Our study showed that the risk of death in patients diagnosed DM tended to be higher after 4 years of follow-up, a finding similar to that reported by a previous study in Thailand [34]. Although causes of death were not available, we hypothesized that the increasing risk of death with DM may have been related to cardiovascular and renal complications as well as HIV infection itself.
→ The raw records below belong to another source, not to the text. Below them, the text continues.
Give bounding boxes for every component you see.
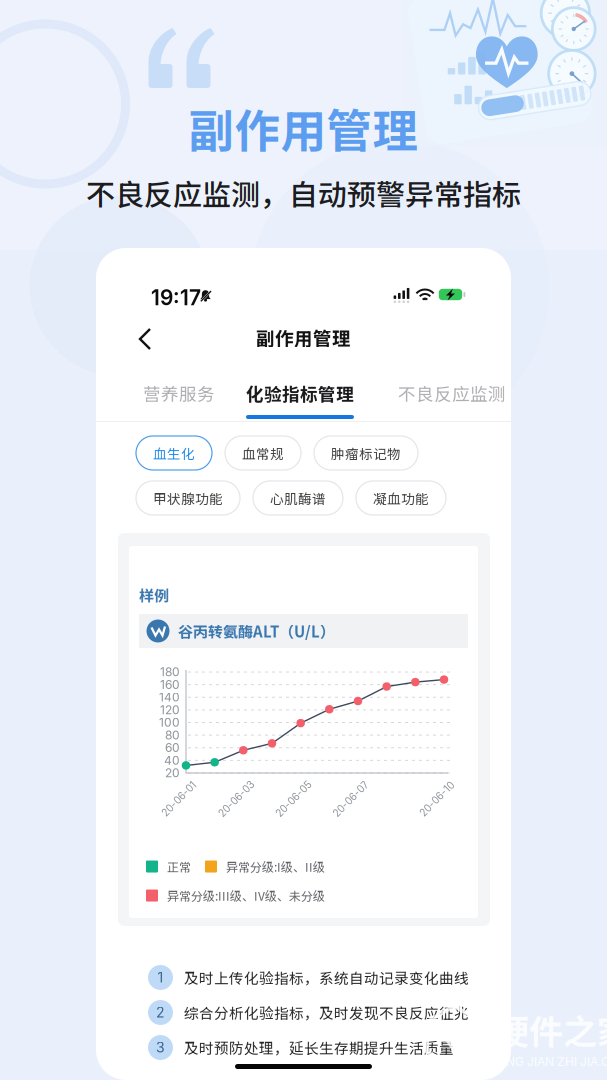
button[interactable]: 凝血功能 [356,481,446,515]
button[interactable]: 营养服务 [143,378,215,408]
button[interactable]: 血生化 [136,436,212,470]
staticText: 40 [164,753,180,768]
button[interactable]: 返回 [126,316,164,362]
staticText: 副作用管理 [256,324,351,351]
staticText: 正常 [167,858,191,875]
button[interactable]: 甲状腺功能 [136,481,240,515]
staticText: 1 [158,969,164,986]
staticText: 20 [165,766,180,780]
staticText: 凝血功能 [373,488,429,508]
staticText: 及时上传化验指标，系统自动记录变化曲线 [184,967,469,988]
staticText: 20-06-10 [415,793,459,805]
staticText: 19:17 [151,285,201,310]
staticText: 20-06-05 [271,793,317,805]
staticText: 120 [160,703,180,717]
staticText: 140 [159,690,180,704]
staticText: 3 [156,1039,165,1056]
staticText: 及时预防处理，延长生存期提升生活质量 [184,1037,454,1058]
staticText: 血常规 [242,443,284,463]
button[interactable]: 血常规 [225,436,301,470]
staticText: 营养服务 [143,380,215,406]
button[interactable]: 心肌酶谱 [253,481,343,515]
staticText: 160 [160,677,180,692]
staticText: 100 [159,715,180,730]
button[interactable]: 1 [118,960,490,995]
staticText: 20-06-07 [328,793,374,805]
staticText: 不良反应监测 [398,380,506,406]
staticText: 180 [160,665,180,679]
staticText: YING JIAN ZHI JIA.COM [495,1054,607,1069]
staticText: 样例 [139,584,169,606]
staticText: 综合分析化验指标，及时发现不良反应征兆 [184,1002,469,1023]
button[interactable]: 2 [118,995,490,1030]
staticText: 肿瘤标记物 [331,443,401,463]
staticText: 心肌酶谱 [270,488,326,508]
button[interactable]: 肿瘤标记物 [314,436,418,470]
staticText: 80 [165,728,180,742]
button[interactable]: 不良反应监测 [398,378,506,408]
staticText: 20-06-01 [157,793,201,805]
staticText: 化验指标管理 [246,380,354,406]
staticText: 20-06-03 [213,793,259,805]
staticText: 硬件之家 [495,1005,607,1054]
staticText: 2 [156,1004,165,1021]
staticText: 不良反应监测，自动预警异常指标 [86,172,521,214]
staticText: 副作用管理 [188,95,418,161]
staticText: 异常分级:III级、IV级、未分级 [167,887,325,904]
staticText: 异常分级:I级、II级 [226,858,325,875]
staticText: 甲状腺功能 [153,488,223,508]
staticText: 谷丙转氨酶ALT（U/L） [178,620,335,642]
button[interactable]: 3 [118,1030,490,1065]
staticText: 60 [165,740,180,755]
button[interactable]: 化验指标管理 [246,378,354,419]
staticText: 血生化 [153,443,195,463]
A limitation of our study is that the NAP database has been primarily designed for overall monitoring of the program with missing data not systematically tracked as in clinical studies. Importantly, the NAP database represents a unique source of information that likely reflects the actual DM burden in the HIV infected population. Also, the lack of systematic FPG assessments in some patients may have led to an underestimation of DM incidence. This issue is now addressed by a specific program [35] which promotes systematic DM screening in at risk patients [14].

HIV infected adults in Thailand had a slightly higher incidence of DM than that estimated in general population with similar common risk factors. Antiretroviral treatment may contribute to the risk of DM but to a lesser extent than the common risk factors of DM.